Mistrial Declared in Va. Man’s Sex Abuse Claim Against Vt. Diocese

June 28, 2007

A mistrial was declared this week in the case of a Virginia man who accused the Roman Catholic Diocese of Burlington, Vermont of negligence for the alleged actions of one of its priests.

Chittenden County Superior Court Judge Ben Joseph declared the mistrial Monday at the request of lawyers for James Turner, 46, of Virginia Beach, Va., saying Diocesan lawyer David Cleary violated a pretrial ruling.

Turner sued former Alfred Willis and the Diocese over a 1977 incident in which he said the former priest performed a sex act and attempted again another time. Willis settled out of court and was removed as a defendant in the case.

The sudden end one week into the trial came as a result of a series of questions by Cleary, who cross-examined Turner about the relationship between the victim’s brother, Bernard Turner, and Willis.

Joseph said Cleary violated a pretrial ruling dealing with limits on questions that could be asked about the nature of the relationship. Turner’s lawyers had moved for the mistrial, saying the questions put to Turner denied them a fair trial.

Turner, formerly of Derby, wept in court when Joseph announced the decision. Both sides said they were disappointed.
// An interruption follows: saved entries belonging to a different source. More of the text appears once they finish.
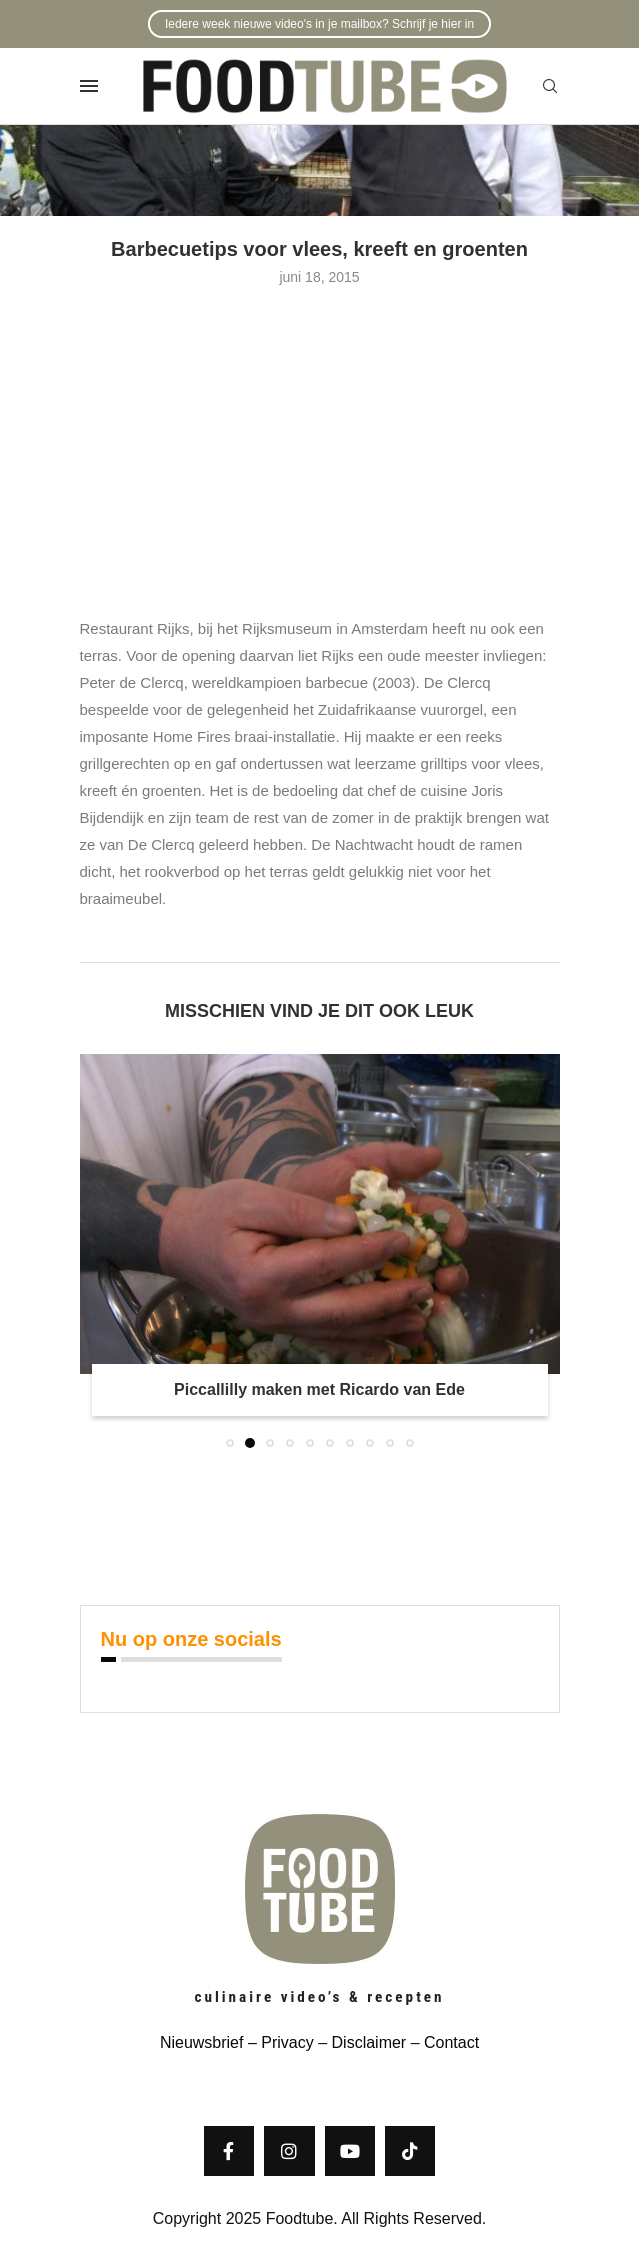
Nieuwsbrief (202, 2042)
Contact (451, 2042)
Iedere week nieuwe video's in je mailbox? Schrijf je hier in (319, 24)
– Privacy (278, 2042)
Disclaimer (369, 2042)
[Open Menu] (89, 86)
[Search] (550, 87)
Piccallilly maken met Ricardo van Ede (319, 1389)
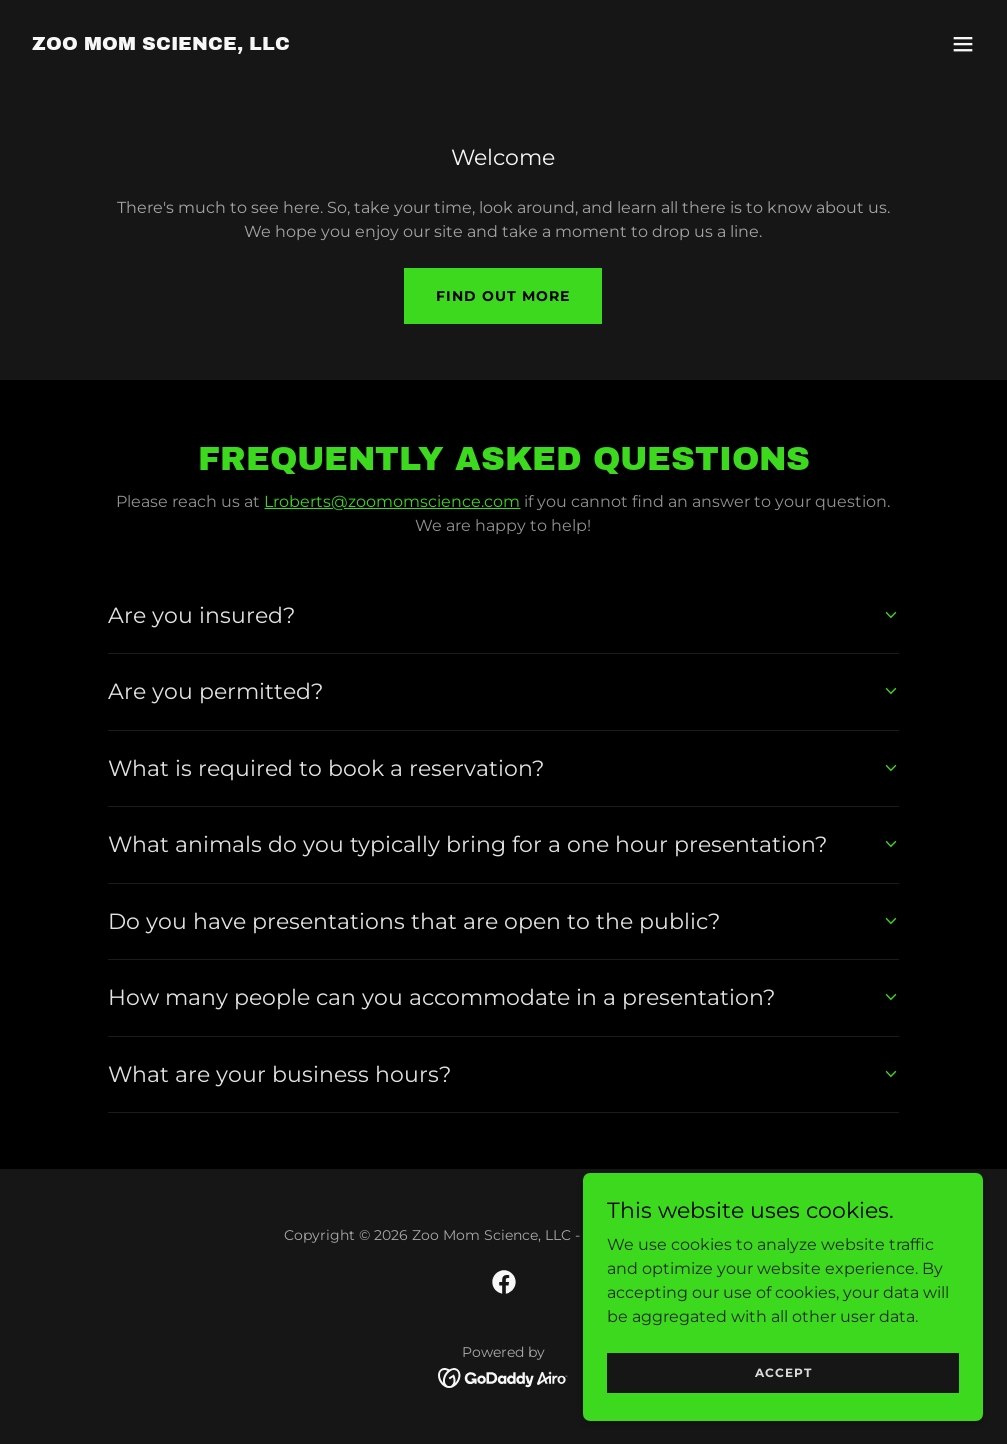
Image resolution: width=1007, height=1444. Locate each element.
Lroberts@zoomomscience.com (392, 501)
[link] (161, 44)
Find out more (503, 296)
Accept (783, 1413)
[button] (963, 44)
“I think it was unfounded, unfair and precipitous,” Cleary said.

Diocesan lawyers had been unhappy with Joseph’s pretrial rulings in the case, including a June 14 ruling that allowed Turner’s lawyers to bring up the diocese’s handling of other sex abuse cases that the diocese contends are unrelated to the Turner complaint.

In his opening statement to jurors last week, diocesan attorney Thomas McCormick repeatedly told them that whatever they heard about the diocese and other claims during testimony, they should remember they were being asked only to decide the case involving Turner and Willis.

“We will have a different judge, with a different perspective on the case,” Cleary said outside court, referring to a retrial.

Jerome O’Neill, one of Turner’s lawyers, said he never saw such a blatant violation of a pretrial ruling. He said he would seek to have the diocese found liable for the attorneys’ fees and expenses incurred by Turner.

In his suit, Turner said Willis — who has since been defrocked — molested him as they slept with several other people in a Latham, N.Y., hotel room after attending an ordination ceremony for Bernard Turner.

James Turner was 16 at the time.

About six months later, Willis tried to do it again while visiting Turner’s family home in Derby, according to the suit. Turner didn’t tell the diocese until 2002, when he called and then wrote a letter describing the incidents, saying he wanted the diocese to provide the financial backing for him to receive treatment for the emotional damage he sustained.